Michael Douglas Deane (24 September 1951 - 14 August 2013), known as "Mick", was a British journalist and cameraman who worked for ITN, CNN, and SkyNews. Deane was killed by sniper fire while covering the Rabaa massacre in Cairo, Egypt, which the Committee to Protect Journalists said was Egypt's most violent day against journalists and which Human Rights Watch called Egypt's bloodiest day.

== Personal ==
Michael Douglas Deane was born in 1951 in Hanover, Germany and attended school in Surbition Grammar School. In the 1970s, he met his wife Daniela, an Italian-American journalist, in Rome during a hot air balloon ride. Deane pursued a career of journalism as a sound and cameraman. The couple and their two sons, Patrick and Benjamin, lived first in Washington, D.C. and then in Jerusalem during the latter years of his career. In 2009, they moved to London, and then to Israel in 2012 to continue his career with British SkyNews. According to Deane's wife, he intended to retire within a year.

== Career ==
Deane began his career as a journalist with CNN as a sound and cameraman in the early 1980s. His first assignments were covering the Israel invasion of Lebanon in 1982 on the Palestine Liberation Organization. After years of experience with CNN and ITN, Deane joined the SkyNews broadcast team as a cameraman and journalist. For 15 years he spent his career with Sky in the US in Washington and relocated to Jerusalem in the Middle East. His last assignment was filming clashes between Egyptian security forces and supporters of Mohamed Morsi, Egypt's deposed president, in Cairo, Egypt.

== Death ==
Michael Deane had just recently been assigned to Egypt with Sky News Middle East correspondent Sam Kiley. Deane's last story was at Cairo's Rabaa al-Adawiya Mosque where he filmed the Egyptian security forces storming a sit-in demonstration on Wednesday morning, 14 August 2013. While he directed his camera at a group of women gathered near the mosque, Deane was shot by a sniper and died minutes later.

== Context ==
The killing of Michael Deane was also reported by the committee to Protect Journalists. It noted that Deane was the 1,000th recorded death of journalists worldwide. He was reported to be one of three other journalists killed that Wednesday. Habiba Ahmed Abd Elaziz, 26, a female Egyptian journalist for the Gulf News XPRESS newspaper, was shot and killed. So was Egyptian reporter Ahmed Abdel Gawad, an editorial manager for the Muslim Brotherhood satellite television channel Misr 25, who was shot in the back and killed. Also killed was photojournalist Mosab El-Shami with Rassd News Network.

== Impact ==
The August 2013 Rabaa Massacre was the most serious massacre in Egypt, according to Human Rights Watch. CNN reported that 580 people were killed and 4,000 others were injured that day.

== Reactions ==
After the death of Deane, his team from Sky News expressed their grief and sorrow for his family's loss. John Ryley, head of Sky News, accredited him as "the very best of cameramen, a brilliant journalist and an inspiring mentor to many at Sky." He also said,

Mick Deane was a really lovely, lovely guy. He was great fun to work with, he was an astonishingly good cameraman who took some brilliant pictures.
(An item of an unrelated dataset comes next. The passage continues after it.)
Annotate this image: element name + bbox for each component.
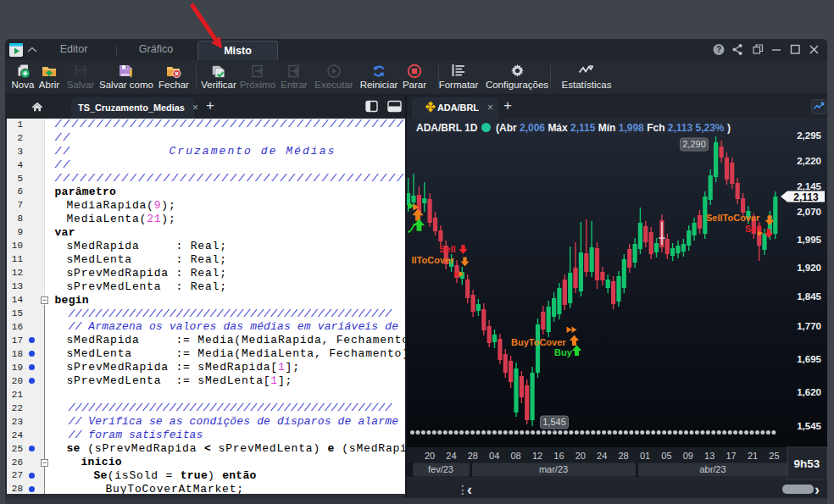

He was also good fun after the job was done. He was laid back, and I'm really going to miss him, like lots of people here.

Prime Minister David Cameron responded with a tweet: "I am saddened to hear of the death of cameraman Mick Deane, covering Egyptian violence. My thoughts are with his family and the Sky News team."

Nearly a year later, Daniela responded to her husband's killing alongside many others in the opinion page of The Washington Post. She wrote:

We have to remember, then, that behind every number, on the back of every death, is a devastating loss for those left behind. And a very personal experience of grief.